According to an analysis of the federal government’s Affordable Connectivity Program (ACP), which provides low-income households with a $30 subsidy to reduce the cost of home broadband service, nearly one million households across the five boroughs are poised to lose this subsidy, with the most significant impact felt in the city’s lowest-income communities.
The report found that Brooklyn has the highest total number of households enrolled in the ACP, with 272,517 households.
Six out of the top 25 NYC zip codes with the most households enrolled in the ACP are located in Brooklyn, including Bedford Stuyvesant, Bushwick, East New York, and Sunset Park.

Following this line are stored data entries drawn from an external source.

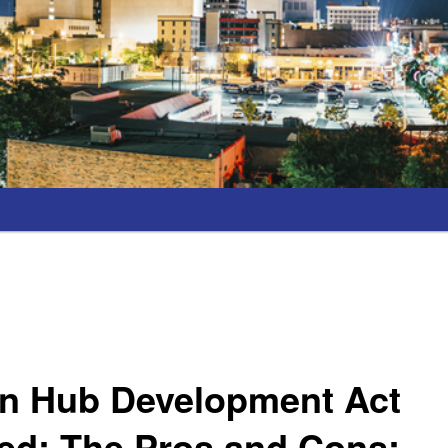
n Hub Development Act
ed; The Pros and Cons;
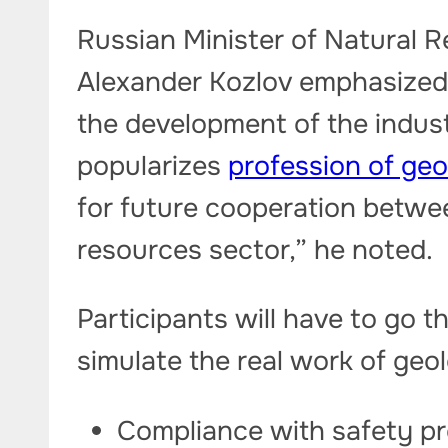
Russian Minister of Natural 
Alexander Kozlov emphasized 
the development of the indust
popularizes
profession of geo
for future cooperation betwee
resources sector,” he noted.
Participants will have to go t
simulate the real work of geo
Compliance with safety pre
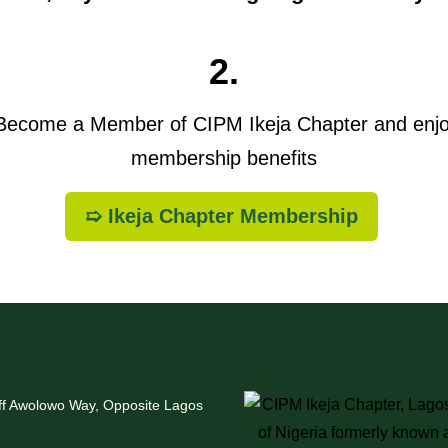
2.
ecome a Member of CIPM Ikeja Chapter and enj
membership benefits
➯ Ikeja Chapter Membership
Off Awolowo Way, Opposite Lagos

More than half (53%) of households in the zip code of 11239 in Canarsie/Flatlands rely on the ACP for broadband access, the study found.
This analysis suggests that ACP enrollment in New York City is concentrated in areas of the city that need it most, with New York’s lowest-income neighborhoods seeing the highest levels of enrollment.
The nonprofit said that broadband access is essential for education, employment and social services, as New Yorkers grapple with a widespread affordability crisis.
The group urged Congress to reauthorize funding for the ACP. At the same time, city and state leaders will have to do much more to expand broadband access and lower costs for the hundreds of thousands of New Yorkers who struggle to afford high-speed internet, the group added.